Добиться эффективности в решении этой задачи, объясняет Кулешов, можно только в том случае, если все эти «короткие куски» будут находиться в выверенных отношениях: «Это не просто показ содержания данных кусков, а организация этих кусков между собой, их комбинация, конструкция, то есть соотношение кусков, их последовательность, сменяемость одного куска другим»[90]. Само это наблюдение уже говорит о чрезвычайной важности монтажа. Разумеется, и «русские картины» были монтажными: даже длинные кадры необходимо подклеивать друг к другу. Но Кулешов заостряет внимание на частоте склеек: чем их больше, чем короче кадры, тем более монтажным становится кино, тем больше в нем изменений и тем сильнее, согласно его наблюдениям, оно удерживает внимание зрителя. Такой стиль монтирования — короткий — Кулешов называет американским. Но это не единственная его характеристика.

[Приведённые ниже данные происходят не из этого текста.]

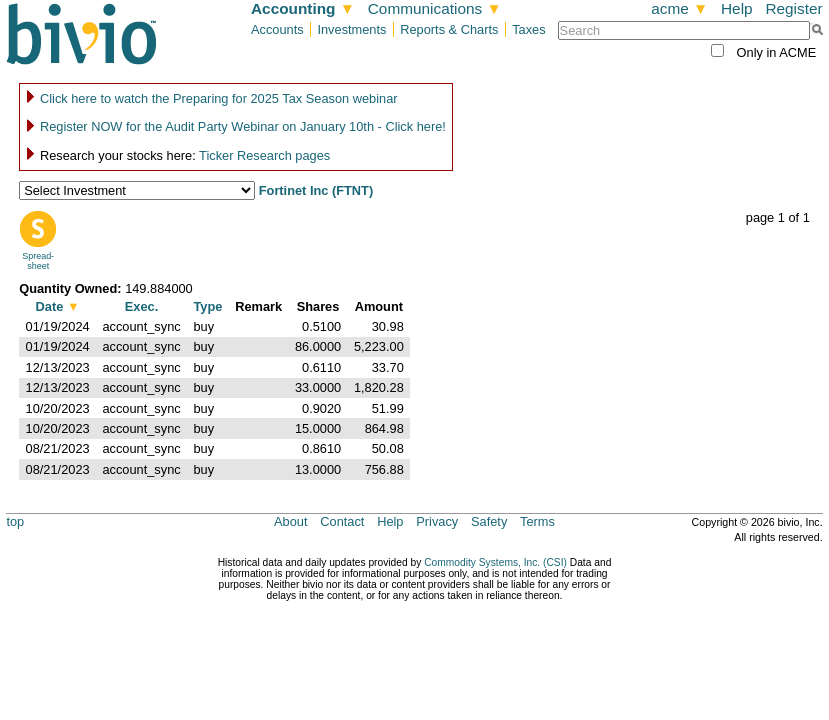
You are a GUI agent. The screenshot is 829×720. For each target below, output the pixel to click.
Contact (342, 521)
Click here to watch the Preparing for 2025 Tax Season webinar (219, 98)
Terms (537, 521)
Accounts (277, 29)
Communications (435, 8)
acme (679, 8)
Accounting (303, 8)
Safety (489, 521)
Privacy (437, 521)
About (290, 521)
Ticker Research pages (264, 155)
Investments (351, 29)
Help (737, 8)
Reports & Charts (449, 29)
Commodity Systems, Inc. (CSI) (495, 562)
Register (793, 8)
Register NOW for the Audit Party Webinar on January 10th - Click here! (243, 126)
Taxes (528, 29)
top (15, 521)
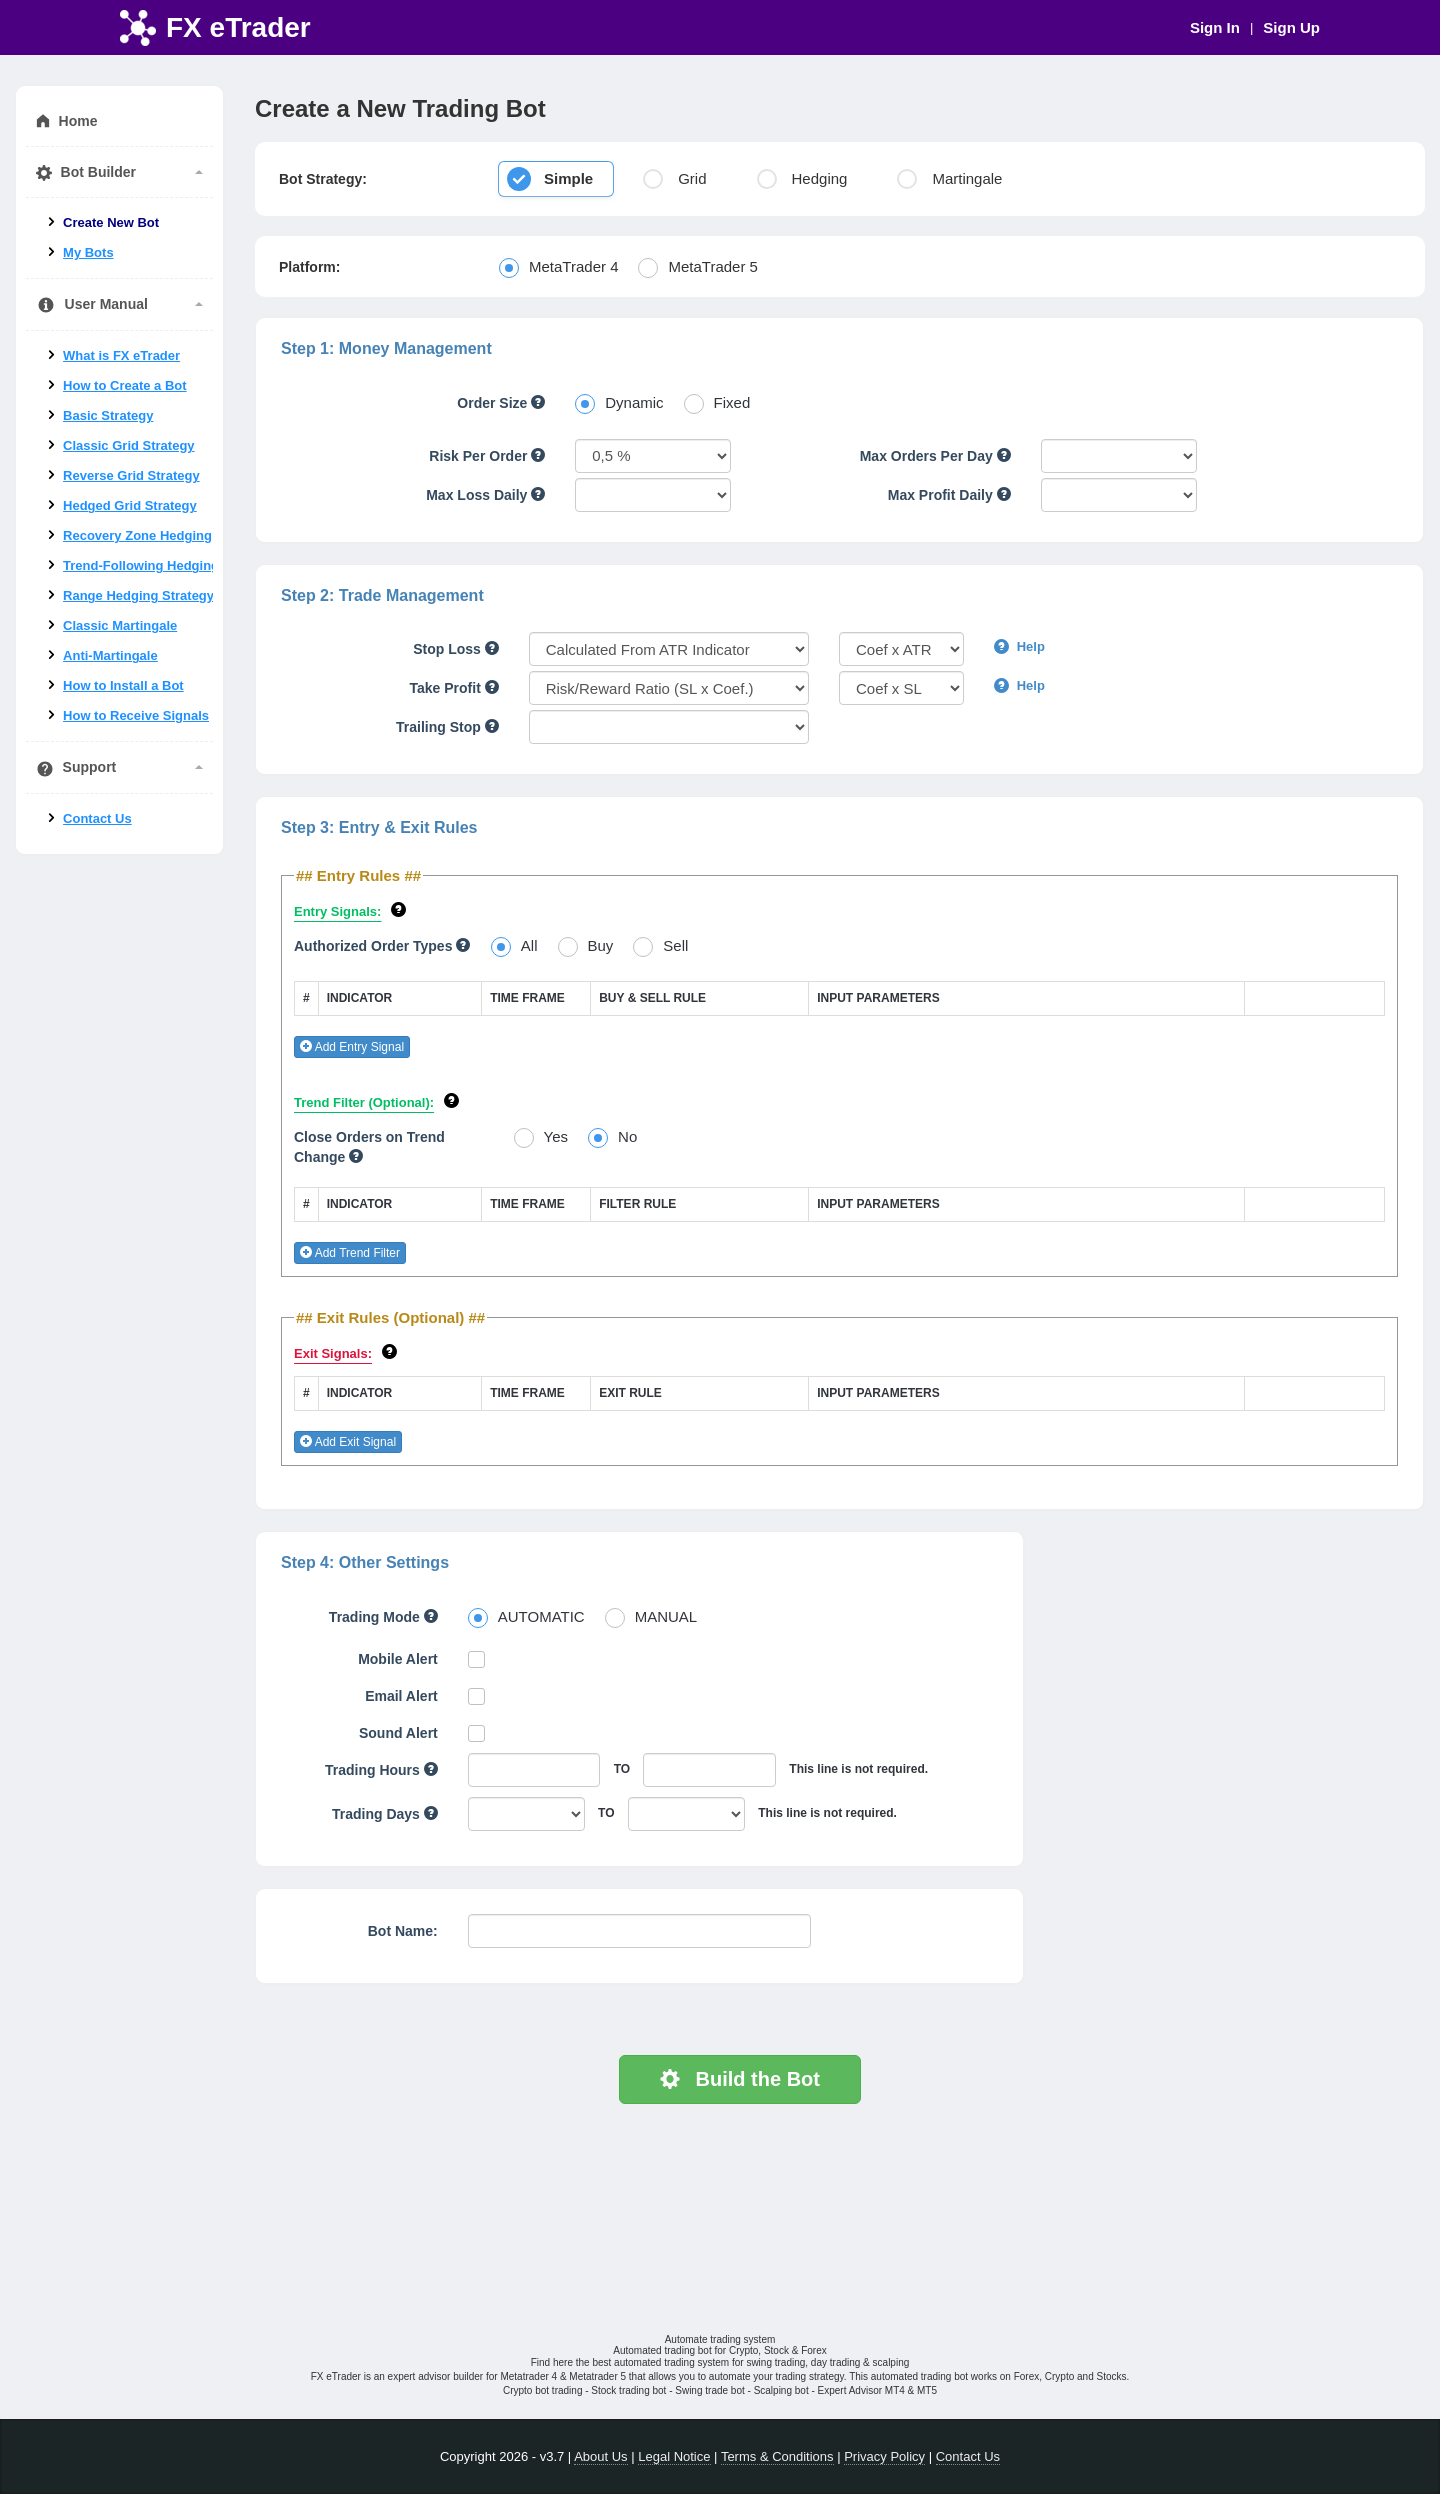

В американском кино, продолжает Кулешов, также проработано содержание кусков, а именно — умение оставлять в коротком кадре только то, что важно для показанного события. «Каждый отдельный момент они снимали таким образом, чтобы в нем видно было только то, что определяет действие, что категорически необходимо»[91]. Он перечисляет типичные для американского фильма кадры, снятые крупным планом и соединенные в цельный нарративный ряд: страдающее лицо сменяется рукой, сжимающей пистолет.

«Американский монтаж», таким образом, это монтаж коротких кадров, снятых крупным планом, где акцентированы только те детали внутрикадрового наполнения, которые играют роль в понимании конкретного нарративного события. Кулешов справедливо наделяет такой метод географической пропиской, опираясь именно на фильмы американских авторов — например, Дэвида Уорка Гриффита и Лоис Веббер, в чьих лентах уже на заре 1910‐х годов можно было найти подобный подход. Именно такое кино теоретики второй половины ХX века (уже упомянутые Берч, Ганнинг и Годро) назовут «кинематографом нарративной интеграции», Жиль Делез — «органическим монтажом»[92], а Жан-Франсуа Лиотар — подходом к кино, при котором «создание фильма достигается ценой исключений»[93]. Общая идея такого монтажа — собрать из фрагментов фильм, где каждый элемент интегрирован в цельную структуру, направленную на поддержание жизни нарративного организма.